Hackers generally learn best by either taking things apart or by building things. So after reading an introduction to Parts Of Speech in Carnie’s Syntax, it’s time to build something, a toy Part Of Speech Tagger for English.
When we think of parts of speech we usually use semantic roles. Nouns are places, people, or things. Verbs are actions. But when studying Generative Grammar we assign parts of speech according to syntactic roles. Determining parts of speech can be a bit of a chicken and egg problem. On the one hand we need to know the parts of speech assigned each word in order to parse a sentence. On the other hand syntactic rules provide clues for identifying each word’s part of speech assignment. In fact, syntactic role is the final determiner for part of speech since many words take on different identities depending on their context.
Fortunately, there are other clues to a word’s part of speech. First is the structure of the word itself or its morphology. In linguistics, morphology is the study of how words are constructed from smaller components called morphemes. For example, words ending in -ment are nouns such as basement. Plural nouns take on the suffix -s or -es as in deaths and taxes.

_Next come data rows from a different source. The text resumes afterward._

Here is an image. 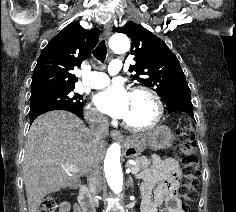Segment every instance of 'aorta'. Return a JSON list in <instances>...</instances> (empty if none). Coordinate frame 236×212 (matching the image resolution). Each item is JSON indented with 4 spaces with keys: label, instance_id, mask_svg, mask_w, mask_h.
<instances>
[{
    "label": "aorta",
    "instance_id": "762f6f07",
    "mask_svg": "<svg viewBox=\"0 0 236 212\" xmlns=\"http://www.w3.org/2000/svg\"><path fill=\"white\" fill-rule=\"evenodd\" d=\"M109 46L114 53L121 54L129 51L130 41L123 33L114 34L109 41ZM121 147L113 143L107 150L104 170L107 183L115 194H120L123 187V174L120 164Z\"/></svg>",
    "mask_w": 236,
    "mask_h": 212
}]
</instances>
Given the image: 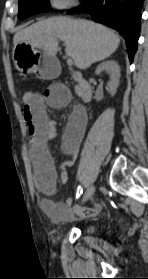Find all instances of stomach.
<instances>
[{
  "instance_id": "1",
  "label": "stomach",
  "mask_w": 148,
  "mask_h": 279,
  "mask_svg": "<svg viewBox=\"0 0 148 279\" xmlns=\"http://www.w3.org/2000/svg\"><path fill=\"white\" fill-rule=\"evenodd\" d=\"M17 69L24 75L45 78L49 81L59 73V62L55 57L25 43L18 44L13 53Z\"/></svg>"
}]
</instances>
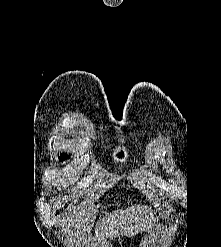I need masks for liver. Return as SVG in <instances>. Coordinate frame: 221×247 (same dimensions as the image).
<instances>
[{
    "label": "liver",
    "instance_id": "6515ba94",
    "mask_svg": "<svg viewBox=\"0 0 221 247\" xmlns=\"http://www.w3.org/2000/svg\"><path fill=\"white\" fill-rule=\"evenodd\" d=\"M150 216L152 213H149ZM116 216L118 219H116ZM147 212L143 208L138 207L135 210L134 207H130L125 211H120V216L109 214L108 218H103L102 222H98L97 225L100 226L101 235L105 234L110 237L112 235H117L119 230H123L124 233H132L137 231L140 227H145L147 223ZM63 222L66 224V229L68 234L74 239V242L80 243L85 241V233L88 231V218L84 214L78 213L77 211H69L66 213ZM74 228V232L71 229ZM77 229V231H76ZM96 235H98V229H95Z\"/></svg>",
    "mask_w": 221,
    "mask_h": 247
}]
</instances>
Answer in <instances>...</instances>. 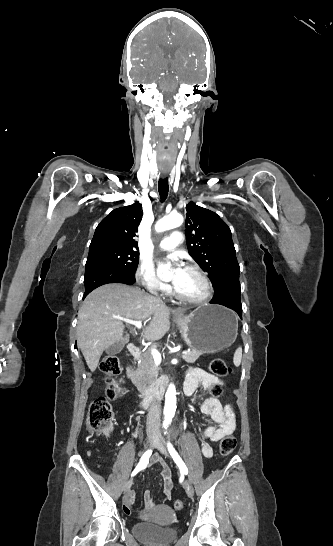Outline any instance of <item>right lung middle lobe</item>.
Here are the masks:
<instances>
[{
	"label": "right lung middle lobe",
	"mask_w": 333,
	"mask_h": 546,
	"mask_svg": "<svg viewBox=\"0 0 333 546\" xmlns=\"http://www.w3.org/2000/svg\"><path fill=\"white\" fill-rule=\"evenodd\" d=\"M139 261L136 250L117 247H105L89 251L86 267L94 264H103L115 267L135 275Z\"/></svg>",
	"instance_id": "dd1d6c3e"
}]
</instances>
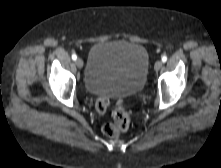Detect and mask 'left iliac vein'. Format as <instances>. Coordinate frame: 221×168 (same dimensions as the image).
Listing matches in <instances>:
<instances>
[{
	"mask_svg": "<svg viewBox=\"0 0 221 168\" xmlns=\"http://www.w3.org/2000/svg\"><path fill=\"white\" fill-rule=\"evenodd\" d=\"M162 66H163V62L158 60V61H156L155 65H154V69L156 71H158V70H160L162 68Z\"/></svg>",
	"mask_w": 221,
	"mask_h": 168,
	"instance_id": "4c4485c4",
	"label": "left iliac vein"
}]
</instances>
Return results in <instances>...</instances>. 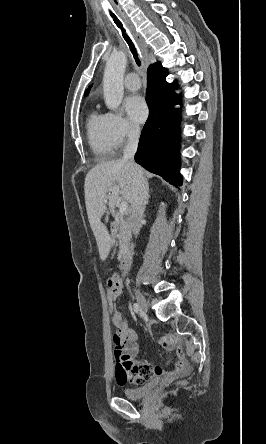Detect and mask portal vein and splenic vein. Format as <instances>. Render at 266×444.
I'll return each instance as SVG.
<instances>
[{"mask_svg":"<svg viewBox=\"0 0 266 444\" xmlns=\"http://www.w3.org/2000/svg\"><path fill=\"white\" fill-rule=\"evenodd\" d=\"M127 208H128V203H127V201H122L121 203H120V213L121 214H123L126 210H127Z\"/></svg>","mask_w":266,"mask_h":444,"instance_id":"obj_1","label":"portal vein and splenic vein"}]
</instances>
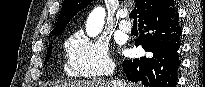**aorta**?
I'll return each mask as SVG.
<instances>
[{
  "label": "aorta",
  "instance_id": "aorta-1",
  "mask_svg": "<svg viewBox=\"0 0 205 87\" xmlns=\"http://www.w3.org/2000/svg\"><path fill=\"white\" fill-rule=\"evenodd\" d=\"M106 11L103 7L94 8L86 21V32L90 37H96L102 31L105 22Z\"/></svg>",
  "mask_w": 205,
  "mask_h": 87
}]
</instances>
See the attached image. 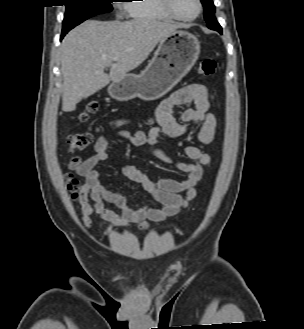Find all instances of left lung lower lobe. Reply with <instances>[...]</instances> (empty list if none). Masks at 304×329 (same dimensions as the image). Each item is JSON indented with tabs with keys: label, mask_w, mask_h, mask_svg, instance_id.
I'll return each instance as SVG.
<instances>
[{
	"label": "left lung lower lobe",
	"mask_w": 304,
	"mask_h": 329,
	"mask_svg": "<svg viewBox=\"0 0 304 329\" xmlns=\"http://www.w3.org/2000/svg\"><path fill=\"white\" fill-rule=\"evenodd\" d=\"M208 28L212 29V30H216L218 31L220 34H222V28L219 25V23L217 22L216 18L212 19V22L208 25Z\"/></svg>",
	"instance_id": "0a47b994"
}]
</instances>
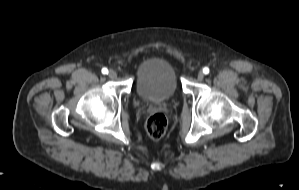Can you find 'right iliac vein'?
<instances>
[{
    "mask_svg": "<svg viewBox=\"0 0 299 190\" xmlns=\"http://www.w3.org/2000/svg\"><path fill=\"white\" fill-rule=\"evenodd\" d=\"M108 75L111 79H115L117 77V72L115 70H110Z\"/></svg>",
    "mask_w": 299,
    "mask_h": 190,
    "instance_id": "63e3f726",
    "label": "right iliac vein"
}]
</instances>
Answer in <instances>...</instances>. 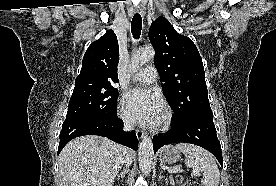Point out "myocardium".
I'll return each instance as SVG.
<instances>
[{
    "label": "myocardium",
    "instance_id": "obj_1",
    "mask_svg": "<svg viewBox=\"0 0 276 186\" xmlns=\"http://www.w3.org/2000/svg\"><path fill=\"white\" fill-rule=\"evenodd\" d=\"M172 118H173V115H172L171 110L168 107H163L162 118L160 121L153 124L152 129L154 131L167 130L172 123Z\"/></svg>",
    "mask_w": 276,
    "mask_h": 186
}]
</instances>
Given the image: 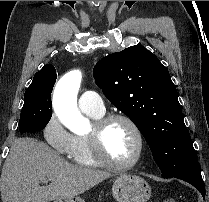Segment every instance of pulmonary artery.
<instances>
[{
  "label": "pulmonary artery",
  "mask_w": 209,
  "mask_h": 202,
  "mask_svg": "<svg viewBox=\"0 0 209 202\" xmlns=\"http://www.w3.org/2000/svg\"><path fill=\"white\" fill-rule=\"evenodd\" d=\"M78 107L83 112L101 115L105 112V106L101 96L95 90H85L78 98Z\"/></svg>",
  "instance_id": "pulmonary-artery-1"
}]
</instances>
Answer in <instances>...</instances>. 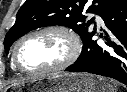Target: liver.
Masks as SVG:
<instances>
[{"label":"liver","instance_id":"obj_1","mask_svg":"<svg viewBox=\"0 0 127 92\" xmlns=\"http://www.w3.org/2000/svg\"><path fill=\"white\" fill-rule=\"evenodd\" d=\"M19 83H21V80L15 81V82H14V85H15V84H19Z\"/></svg>","mask_w":127,"mask_h":92}]
</instances>
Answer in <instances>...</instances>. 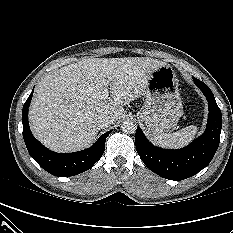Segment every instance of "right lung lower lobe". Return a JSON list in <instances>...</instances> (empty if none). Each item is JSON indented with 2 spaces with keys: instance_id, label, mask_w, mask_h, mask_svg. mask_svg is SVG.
<instances>
[{
  "instance_id": "1",
  "label": "right lung lower lobe",
  "mask_w": 233,
  "mask_h": 233,
  "mask_svg": "<svg viewBox=\"0 0 233 233\" xmlns=\"http://www.w3.org/2000/svg\"><path fill=\"white\" fill-rule=\"evenodd\" d=\"M33 91L24 103L22 110L23 138L31 157L47 172L58 177L74 176L91 167L101 158L105 140L111 131L106 132L90 148L74 153H56L48 150L32 135L28 123V108Z\"/></svg>"
}]
</instances>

Most words belong to what are called open classes. Open classes are large and easily take on new words. There are also the closed classes that are relatively small and rarely take on new words. The closed class word include: Determiner, Preposition, Conjunction, Tense Marker, Negation, Complement. We can assign a part of speech to these words using a direct match then use some basic syntactic rules to assign parts of speech to nearby words.
The Part Of Speech tagger will use a combination closed classes, morphological analysis, and syntactic rules as described in Carnie’s Syntax. An introductory chapter on word categories is by no means comprehensive. So a Part of Speech tagger based on this limited information will be a toy or, at best, a prototype but building this application will reinforce what I’ve learned and perhaps provide base that I can build on. Once I’ve completed the design and written the code I’ll publish them here.